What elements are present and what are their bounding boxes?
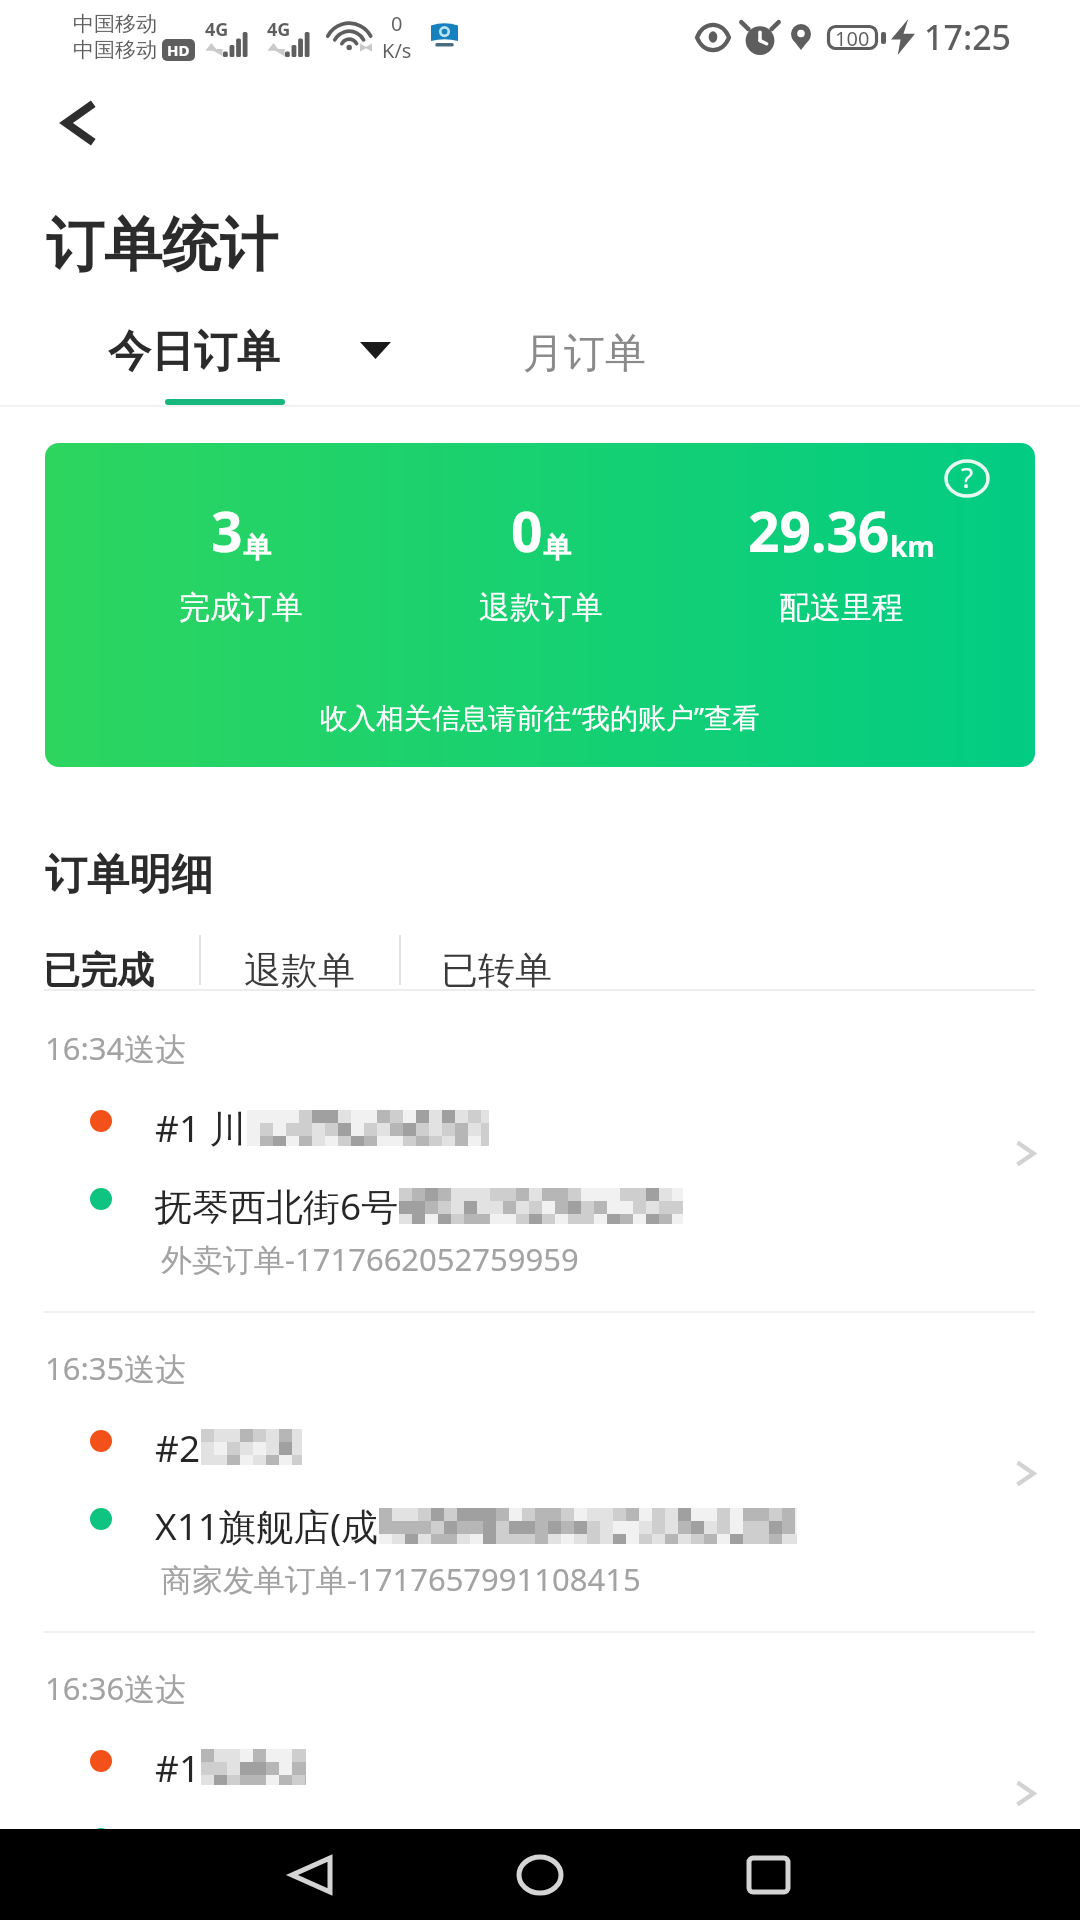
staticText: 4G bbox=[205, 17, 229, 42]
staticText: K/s bbox=[382, 37, 412, 64]
staticText: 月订单 bbox=[523, 328, 646, 380]
button[interactable]: #2 bbox=[0, 1313, 1080, 1613]
staticText: 商家发单订单-1717657991108415 bbox=[161, 1558, 641, 1600]
button[interactable]: #1 川 bbox=[0, 993, 1080, 1293]
button[interactable]: Help bbox=[937, 452, 997, 504]
staticText: 3 bbox=[211, 493, 243, 568]
staticText: #1 bbox=[155, 1742, 201, 1792]
staticText: 完成订单 bbox=[179, 588, 303, 627]
staticText: 今日订单 bbox=[108, 325, 280, 379]
staticText: 16:34送达 bbox=[45, 1027, 187, 1069]
button[interactable]: 已完成 bbox=[0, 935, 199, 1005]
staticText: X11旗舰店(成 bbox=[155, 1500, 379, 1551]
staticText: 29.36 bbox=[748, 493, 890, 568]
staticText: 退款单 bbox=[244, 947, 355, 994]
staticText: 已转单 bbox=[441, 947, 552, 994]
staticText: 4G bbox=[267, 17, 291, 42]
staticText: 中国移动 bbox=[73, 37, 157, 63]
staticText: 配送里程 bbox=[779, 588, 903, 627]
staticText: 收入相关信息请前往“我的账户”查看 bbox=[320, 698, 761, 736]
button[interactable]: Recents bbox=[718, 1829, 818, 1920]
button[interactable]: Help bbox=[45, 443, 1035, 767]
button[interactable]: 今日订单 bbox=[70, 296, 320, 396]
staticText: HD bbox=[167, 40, 190, 60]
staticText: 16:35送达 bbox=[45, 1347, 187, 1389]
staticText: 单 bbox=[543, 530, 571, 565]
staticText: 中国移动 bbox=[73, 11, 157, 37]
staticText: 单 bbox=[243, 530, 271, 565]
staticText: 100 bbox=[835, 25, 870, 50]
staticText: 订单明细 bbox=[45, 849, 213, 902]
button[interactable]: 已转单 bbox=[401, 935, 601, 1005]
button[interactable]: Home bbox=[490, 1829, 590, 1920]
staticText: 17:25 bbox=[924, 14, 1012, 60]
staticText: X11旗舰店(成都万达广场)2 bbox=[155, 1820, 596, 1871]
staticText: 已完成 bbox=[43, 947, 154, 994]
button[interactable]: Back bbox=[261, 1829, 361, 1920]
staticText: #2 bbox=[155, 1422, 201, 1472]
staticText: 抚琴西北街6号 bbox=[155, 1180, 399, 1231]
staticText: 外卖订单-1717662052759959 bbox=[161, 1238, 579, 1280]
button[interactable]: #1 bbox=[0, 1633, 1080, 1920]
staticText: 订单统计 bbox=[46, 209, 278, 282]
staticText: 16:36送达 bbox=[45, 1667, 187, 1709]
staticText: 退款订单 bbox=[479, 588, 603, 627]
button[interactable]: Expand order range bbox=[330, 312, 420, 390]
staticText: #1 川 bbox=[155, 1102, 247, 1153]
button[interactable]: 月订单 bbox=[466, 296, 716, 396]
staticText: 0 bbox=[391, 10, 403, 37]
button[interactable]: Back bbox=[38, 83, 118, 163]
button[interactable]: 退款单 bbox=[201, 935, 399, 1005]
staticText: ? bbox=[961, 458, 974, 496]
staticText: km bbox=[890, 527, 935, 565]
staticText: 0 bbox=[511, 493, 543, 568]
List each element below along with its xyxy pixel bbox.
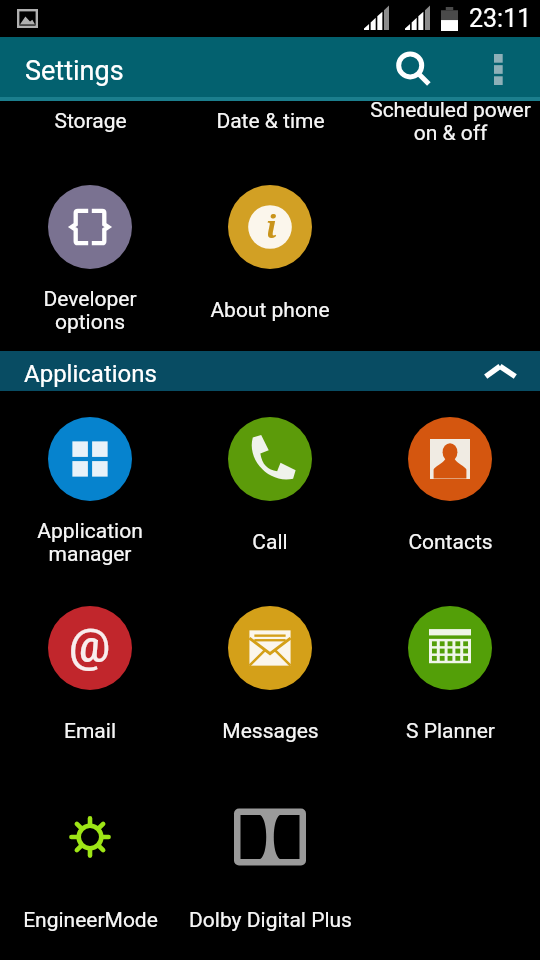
button[interactable]: Scheduled power on & off (360, 91, 540, 151)
staticText: S Planner (406, 719, 495, 744)
staticText: Scheduled power on & off (370, 98, 531, 145)
staticText: About phone (210, 298, 330, 323)
staticText: @ (69, 619, 111, 673)
button[interactable]: Search (384, 39, 444, 100)
staticText: 23:11 (469, 4, 532, 33)
staticText: Contacts (408, 530, 493, 555)
button[interactable]: Dolby Digital Plus (180, 771, 360, 960)
staticText: i (266, 206, 277, 247)
other: Screenshot captured (17, 9, 38, 28)
button[interactable]: Application manager (0, 393, 180, 583)
staticText: Messages (222, 719, 319, 744)
staticText: Date & time (216, 109, 325, 134)
button[interactable]: Applications (0, 351, 540, 391)
button[interactable]: @ (0, 582, 180, 772)
staticText: Developer options (43, 287, 137, 334)
button[interactable]: Messages (180, 582, 360, 772)
button[interactable]: More options (468, 39, 528, 100)
button[interactable]: EngineerMode (0, 771, 180, 960)
button[interactable]: Storage (0, 91, 180, 151)
button[interactable]: i (180, 161, 360, 351)
button[interactable]: Date & time (180, 91, 360, 151)
button[interactable]: Contacts (360, 393, 540, 583)
button[interactable]: S Planner (360, 582, 540, 772)
staticText: Applications (24, 360, 157, 388)
staticText: Storage (54, 109, 127, 134)
staticText: Settings (25, 55, 124, 87)
staticText: Application manager (37, 519, 143, 566)
staticText: Dolby Digital Plus (189, 908, 352, 933)
staticText: EngineerMode (23, 908, 158, 933)
staticText: Call (252, 530, 288, 555)
staticText: Email (64, 719, 116, 744)
button[interactable]: Developer options (0, 161, 180, 351)
other: Collapse section (482, 361, 518, 381)
button[interactable]: Call (180, 393, 360, 583)
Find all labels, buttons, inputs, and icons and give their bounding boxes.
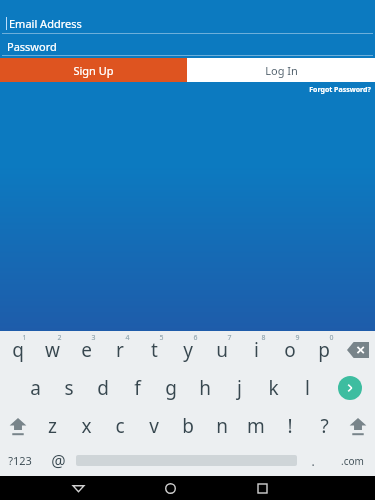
button[interactable]: .com bbox=[329, 445, 375, 476]
staticText: ?123 bbox=[8, 453, 32, 468]
button[interactable]: Recent apps bbox=[242, 476, 282, 500]
button[interactable]: @ bbox=[40, 445, 76, 476]
staticText: w bbox=[45, 337, 60, 363]
button[interactable]: c bbox=[103, 407, 137, 445]
button[interactable]: ! bbox=[273, 407, 307, 445]
staticText: s bbox=[64, 375, 74, 401]
staticText: p bbox=[318, 337, 330, 363]
staticText: u bbox=[216, 337, 228, 363]
button[interactable]: 0 bbox=[307, 331, 341, 369]
staticText: y bbox=[183, 337, 193, 363]
button[interactable]: s bbox=[52, 369, 86, 407]
staticText: Password bbox=[7, 39, 57, 54]
button[interactable]: 5 bbox=[137, 331, 171, 369]
button[interactable]: l bbox=[290, 369, 324, 407]
staticText: f bbox=[134, 375, 141, 401]
staticText: 3 bbox=[91, 333, 96, 343]
staticText: . bbox=[311, 453, 315, 469]
button[interactable]: n bbox=[205, 407, 239, 445]
staticText: 9 bbox=[295, 333, 300, 343]
staticText: 8 bbox=[261, 333, 266, 343]
button[interactable]: a bbox=[18, 369, 52, 407]
button[interactable]: 6 bbox=[171, 331, 205, 369]
button[interactable]: Log In bbox=[187, 58, 375, 82]
button[interactable]: 2 bbox=[35, 331, 69, 369]
staticText: a bbox=[30, 375, 41, 401]
button[interactable]: g bbox=[154, 369, 188, 407]
staticText: j bbox=[237, 375, 242, 401]
staticText: h bbox=[199, 375, 211, 401]
button[interactable]: . bbox=[297, 445, 329, 476]
button[interactable]: j bbox=[222, 369, 256, 407]
button[interactable]: 8 bbox=[239, 331, 273, 369]
staticText: q bbox=[12, 337, 24, 363]
button[interactable]: k bbox=[256, 369, 290, 407]
button[interactable]: b bbox=[171, 407, 205, 445]
staticText: m bbox=[247, 413, 265, 439]
button[interactable]: 1 bbox=[0, 331, 35, 369]
button[interactable]: ? bbox=[307, 407, 341, 445]
button[interactable]: v bbox=[137, 407, 171, 445]
button[interactable]: d bbox=[86, 369, 120, 407]
staticText: 7 bbox=[227, 333, 232, 343]
button[interactable]: 7 bbox=[205, 331, 239, 369]
staticText: ! bbox=[287, 413, 293, 439]
staticText: b bbox=[182, 413, 194, 439]
staticText: k bbox=[268, 375, 279, 401]
staticText: z bbox=[48, 413, 57, 439]
staticText: o bbox=[284, 337, 296, 363]
staticText: i bbox=[254, 337, 259, 363]
staticText: 6 bbox=[193, 333, 198, 343]
button[interactable]: Password bbox=[0, 38, 375, 55]
button[interactable]: Sign Up bbox=[0, 58, 187, 82]
staticText: l bbox=[305, 375, 310, 401]
staticText: @ bbox=[51, 450, 66, 472]
button[interactable]: Back bbox=[58, 476, 98, 500]
staticText: g bbox=[165, 375, 177, 401]
staticText: 2 bbox=[57, 333, 62, 343]
button[interactable]: Shift bbox=[0, 407, 35, 445]
button[interactable]: Shift bbox=[341, 407, 375, 445]
button[interactable]: m bbox=[239, 407, 273, 445]
staticText: Sign Up bbox=[73, 63, 114, 78]
button[interactable]: ?123 bbox=[0, 445, 40, 476]
staticText: c bbox=[115, 413, 125, 439]
staticText: t bbox=[151, 337, 158, 363]
staticText: ? bbox=[320, 413, 329, 439]
staticText: Email Address bbox=[9, 16, 82, 31]
button[interactable]: x bbox=[69, 407, 103, 445]
staticText: e bbox=[81, 337, 92, 363]
staticText: Log In bbox=[265, 63, 298, 78]
button[interactable]: Email Address bbox=[0, 14, 375, 33]
button[interactable]: Home bbox=[150, 476, 190, 500]
staticText: 4 bbox=[125, 333, 130, 343]
button[interactable]: z bbox=[35, 407, 69, 445]
button[interactable]: 9 bbox=[273, 331, 307, 369]
button[interactable] bbox=[76, 445, 297, 476]
staticText: n bbox=[216, 413, 228, 439]
button[interactable]: h bbox=[188, 369, 222, 407]
button[interactable]: 3 bbox=[69, 331, 103, 369]
staticText: v bbox=[149, 413, 159, 439]
button[interactable]: Enter bbox=[324, 369, 375, 407]
staticText: r bbox=[116, 337, 124, 363]
button[interactable]: f bbox=[120, 369, 154, 407]
button[interactable]: 4 bbox=[103, 331, 137, 369]
staticText: Forgot Password? bbox=[309, 85, 371, 95]
button[interactable]: Forgot Password? bbox=[309, 85, 375, 95]
staticText: 5 bbox=[159, 333, 164, 343]
staticText: .com bbox=[341, 454, 364, 468]
staticText: x bbox=[81, 413, 92, 439]
staticText: 1 bbox=[22, 333, 27, 343]
button[interactable]: Backspace bbox=[341, 331, 375, 369]
staticText: 0 bbox=[329, 333, 334, 343]
staticText: d bbox=[97, 375, 109, 401]
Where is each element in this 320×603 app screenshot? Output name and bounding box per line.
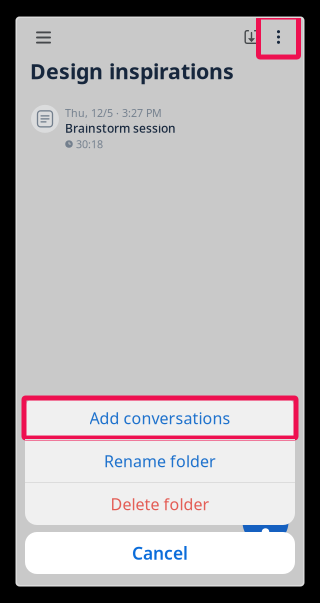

__________________________________________________

Among these entries, how many lines include the string "Developer"? Reply with the number by itself.

Answer:
2